Friday, September 03, 2010

Space : Interaction : Generations : 4

I am reflecting on the four different contexts of belonging - the public, the social, the personal, and the intimate – and how different generations engage with these different contexts in different ways. I have already made some observations of Gen X (born approx 1960s-1970s) and Gen Y (born very approx 1980s-1990s; today’s young adults), and now I want to fill out the picture by taking a look at the two older generations – the Builders (born approx pre WWII) and the Boomers (born mid-twentieth century) – and the younger generation, Gen Z (born approx 1990s-2000s; our teenagers, and younger). These are the five generations of families in our society, and I am surprised how often I meet families where members of all five generations are still living.

The Builders tend to relate at the public level of belonging.
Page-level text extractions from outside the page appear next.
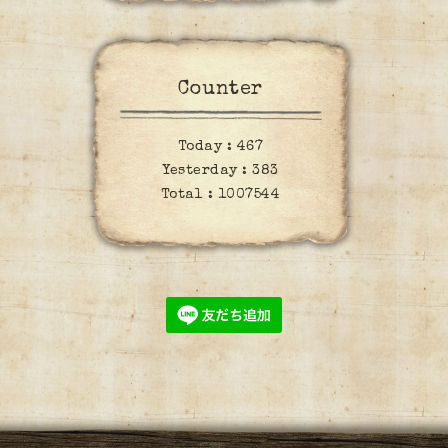
Counter
Today :
467
Yesterday :
383
Total :
1007544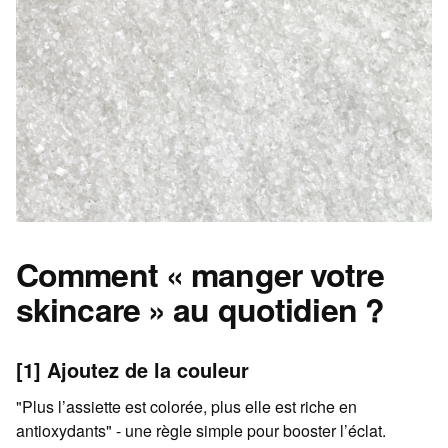
Comment « manger votre
skincare » au quotidien ?
[1] Ajoutez de la couleur
"Plus l’assiette est colorée, plus elle est riche en
antioxydants" - une règle simple pour booster l’éclat.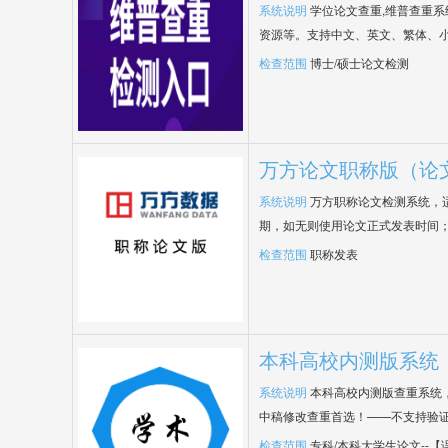
系统说明
学位论文查重,维普查重
资源等。支持中文、英文、繁体、小
检查范围
博士/硕士论文检测
万方论文职称版（论
系统说明
万方职称论文检测系统，
期，如无则使用论文正式发表时间
检查范围
职称发表
本科高校内测版系统
系统说明
本科高校内测版查重系统
中稿修改查重首选！——不支持验
检查范围
专科/本科大学生论文--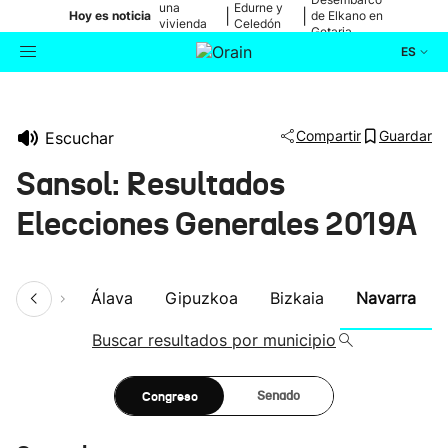
una
Edurne y
|
|
Hoy es noticia
de Elkano en
vivienda
Celedón
Getaria
de Bilbao
Txiki
ES
Actualidad
Buscador
Compartir
Guardar
Escuchar
Política
Sansol: Resultados
Cultura
Elecciones Generales 2019A
Ikusmiran
umen
Álava
Gipuzkoa
Bizkaia
Navarra
Eguraldia
Buscar resultados por municipio
Congreso
Senado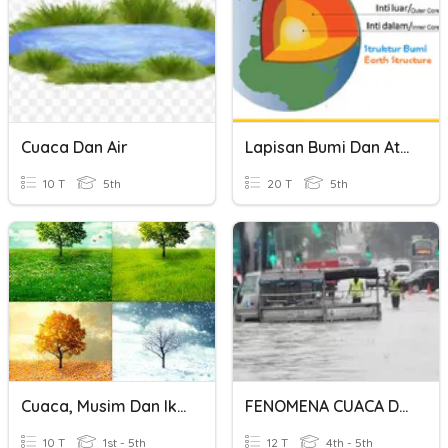
Cuaca Dan Air
Lapisan Bumi Dan Atmosfer
10 T
5th
20 T
5th
Cuaca, Musim Dan Iklim
FENOMENA CUACA DAN IKLIM
10 T
1st - 5th
12 T
4th - 5th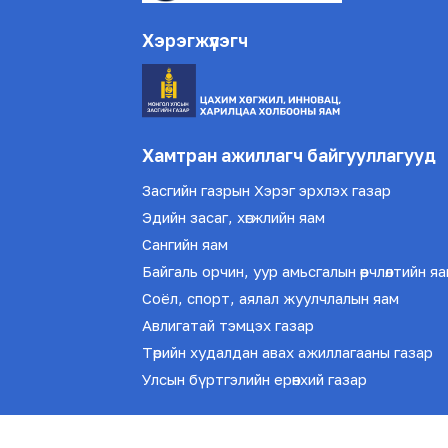
Хэрэгжүүлэгч
Хамтран ажиллагч байгууллагууд
Засгийн газрын Хэрэг эрхлэх газар
Эдийн засаг, хөгжлийн яам
Сангийн яам
Байгаль орчин, уур амьсгалын өөрчлөлтийн я
Соёл, спорт, аялал жуулчлалын яам
Авлигатай тэмцэх газар
Төрийн худалдан авах ажиллагааны газар
Улсын бүртгэлийн ерөнхий газар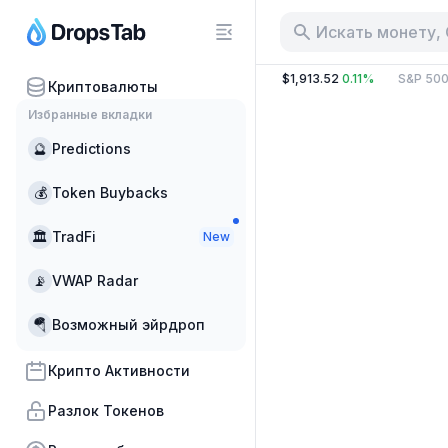
Искать монету,
 B
2.42%
BTC
:
$64,825.57
0.48%
ETH
:
$1,913.52
0.11%
S&P 500
Криптовалюты
Избранные вкладки
🔮
Predictions
💰
Token Buybacks
🏛
TradFi
New
📡
VWAP Radar
🪂
Возможный эйрдроп
Крипто Активности
Разлок Токенов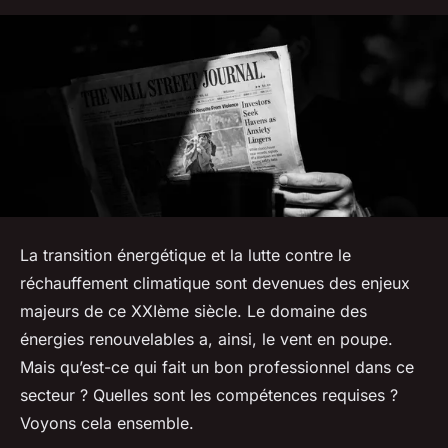
La transition énergétique et la lutte contre le
réchauffement climatique sont devenues des enjeux
majeurs de ce XXIème siècle. Le domaine des
énergies renouvelables a, ainsi, le vent en poupe.
Mais qu’est-ce qui fait un bon professionnel dans ce
secteur ? Quelles sont les compétences requises ?
Voyons cela ensemble.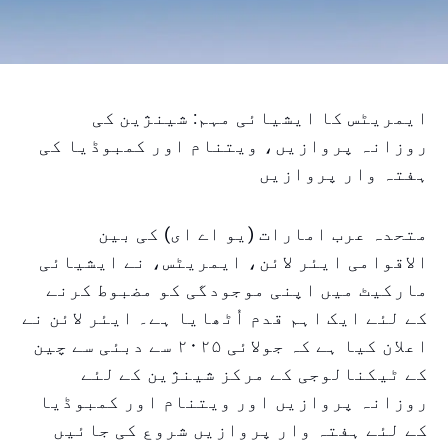
ایمریٹس کا ایشیائی مہم: شینژین کی
روزانہ پروازیں، ویتنام اور کمبوڈیا کی
ہفتہ وار پروازیں
متحدہ عرب امارات (یو اے ای) کی بین
الاقوامی ایئر لائن، ایمریٹس، نے ایشیائی
مارکیٹ میں اپنی موجودگی کو مضبوط کرنے
کے لئے ایک اہم قدم اُٹھایا ہے۔ ایئر لائن نے
اعلان کیا ہے کہ جولائی ۲۰۲۵ سے دبئی سے چین
کے ٹیکنالوجی کے مرکز شینژین کے لئے
روزانہ پروازیں اور ویتنام اور کمبوڈیا
کے لئے ہفتہ وار پروازیں شروع کی جائیں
After all, they rebuilt the public sphere after WWII; in this country, they (did not begin, but) built up the NHS and state education. But they face a particular crisis: they are well into retirement – not provided for as they had hoped – are no longer ‘running’ the public sphere, and are somewhat lacking in purpose.

Regarding church, Builders tend to relate at the public level of belonging: in formal worship services, in Eucharistic liturgy. It is around the edges of public belonging – coffee after the service - that they engage with social belonging, that allows personal belonging. Builders held their ground against Hitler, and they will bloody well resist the vicar’s attempts to push them towards other structures of social, personal and intimate belonging.

The Baby Boomers are the largest group in our society, and they are getting older, beginning to retire from leadership in the public sphere in significant numbers. The older Boomers are the parents of Gen X, and were certainly perceived by their children to be entirely self-centred, in particular manifested as career-focused – the feminist movement arguably guilty of making women as self-centred as men instead of challenging male self-centredness. And Gen X has undoubtedly been damaged by the massive rise in divorce among older Boomers. In contrast (in response?) to this generational hostility, younger Boomers have a tendency to want to be friends with their Gen Y children, to be seen more as peers than parents, to defer to their children.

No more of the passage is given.